- Data excerpts -
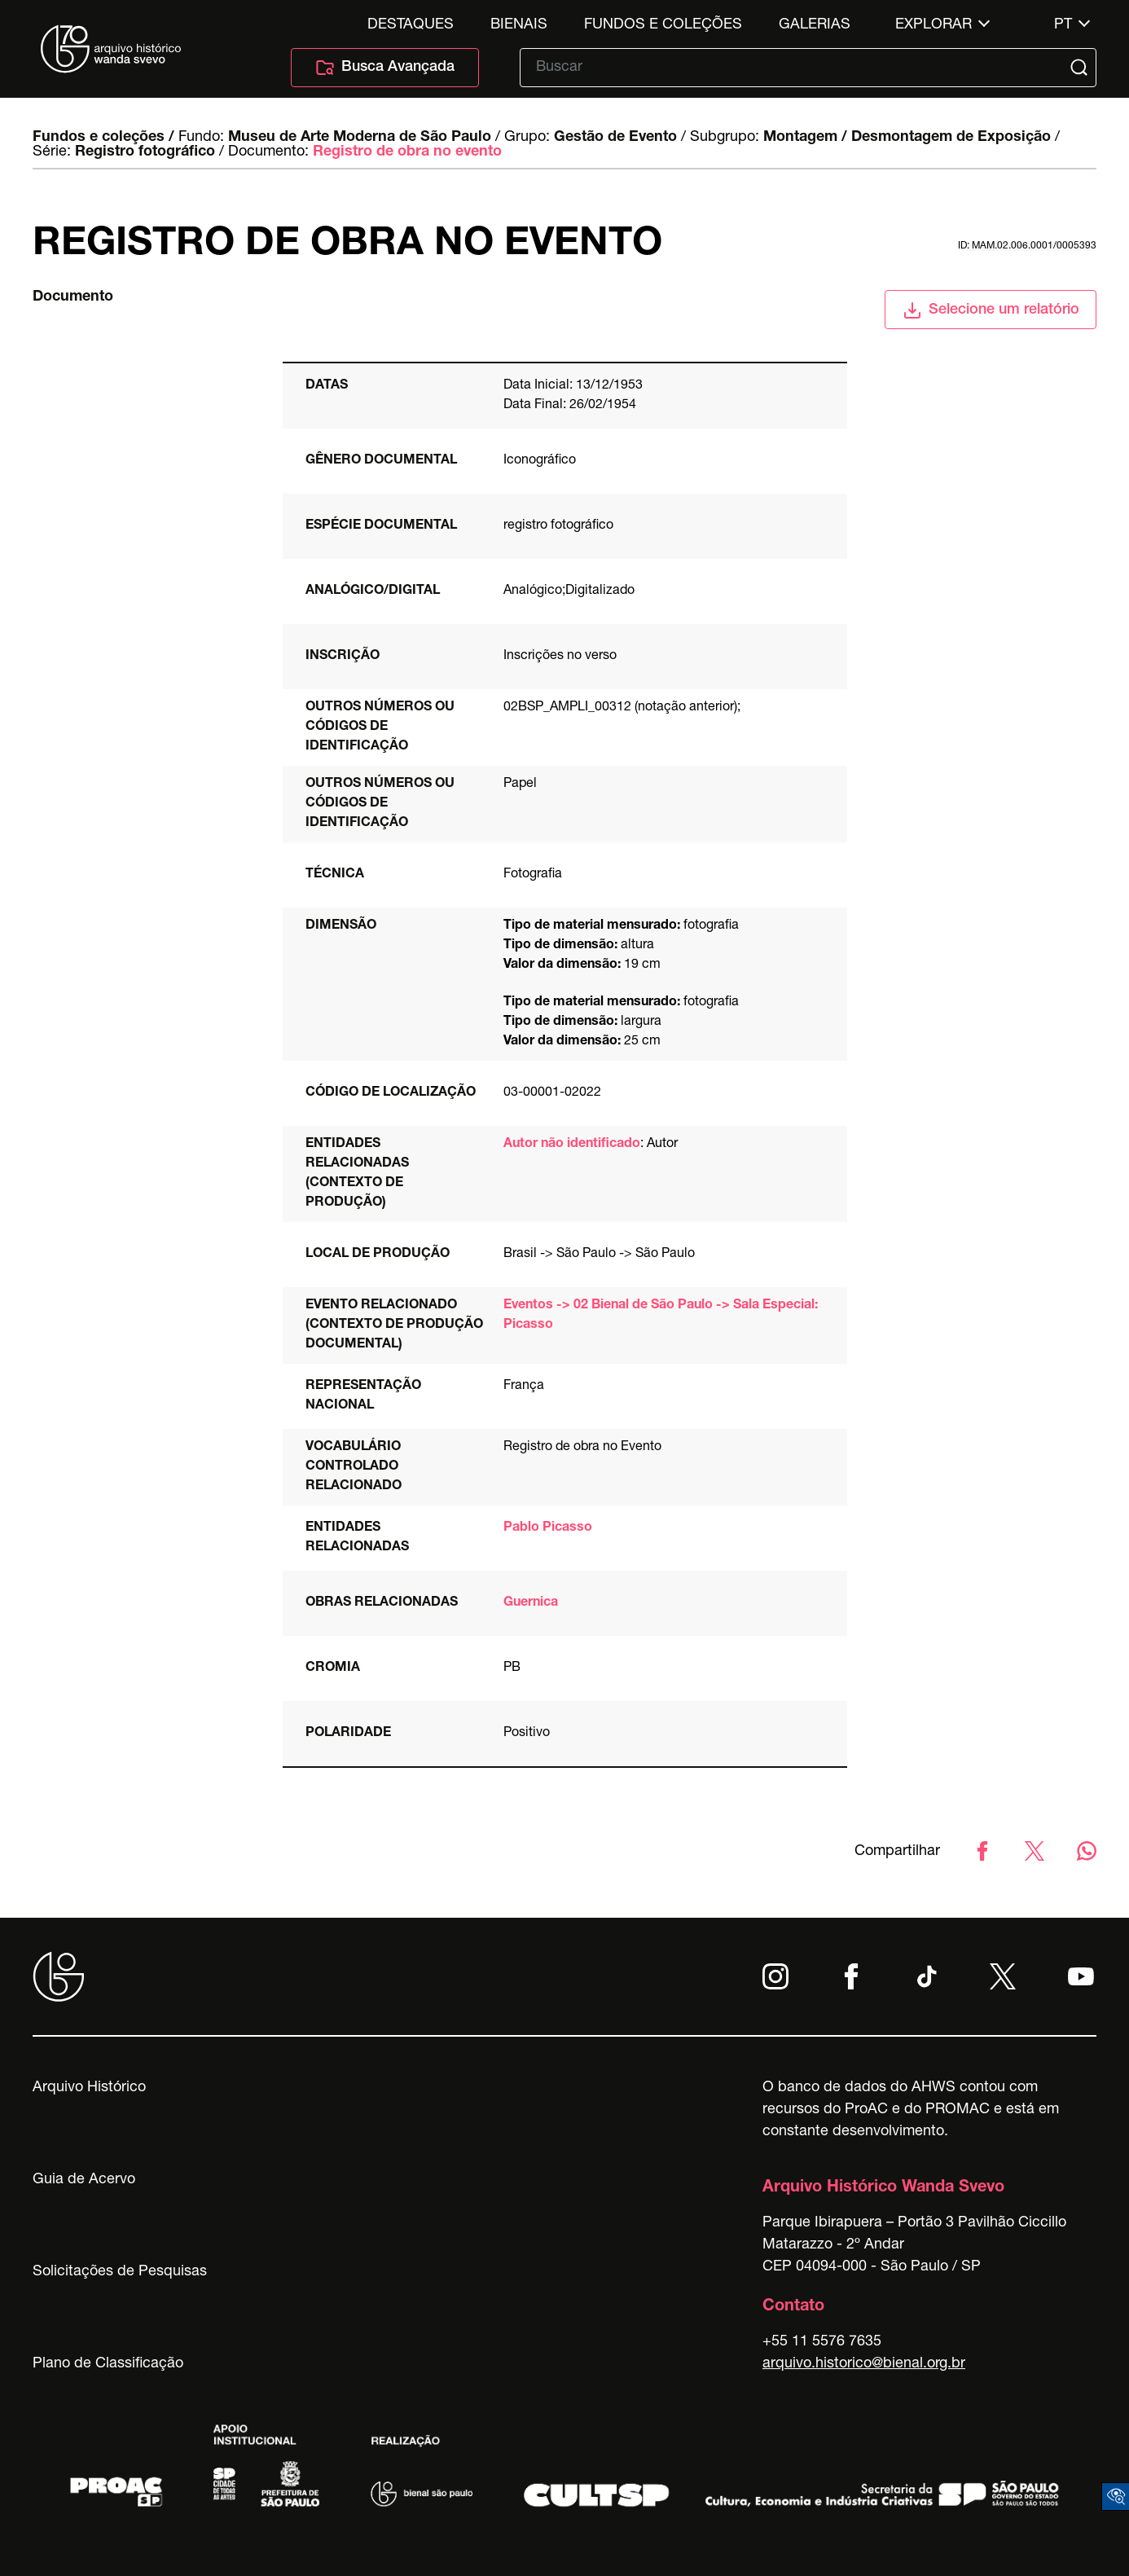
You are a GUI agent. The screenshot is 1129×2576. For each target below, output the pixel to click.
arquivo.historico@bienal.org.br (863, 2364)
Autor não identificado (571, 1144)
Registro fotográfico (145, 152)
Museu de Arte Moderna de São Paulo (359, 137)
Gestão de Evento (615, 137)
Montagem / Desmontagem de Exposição (907, 137)
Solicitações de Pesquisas (120, 2272)
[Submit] (1081, 67)
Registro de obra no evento (407, 152)
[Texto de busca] (797, 67)
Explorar (933, 25)
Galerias (814, 25)
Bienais (518, 25)
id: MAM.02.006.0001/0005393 (1027, 246)
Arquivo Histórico (89, 2088)
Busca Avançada (385, 67)
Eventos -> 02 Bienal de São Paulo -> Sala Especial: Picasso (660, 1315)
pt (1063, 25)
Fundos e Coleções (663, 25)
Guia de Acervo (84, 2180)
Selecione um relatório (991, 310)
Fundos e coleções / (103, 137)
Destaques (410, 25)
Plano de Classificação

- Activity -
Which lines of the records contain the word "Paulo"? Copy each of them.

- Answer to this exercise -
Museu de Arte Moderna de São Paulo (359, 137)
Eventos -> 02 Bienal de São Paulo -> Sala Especial: Picasso (660, 1315)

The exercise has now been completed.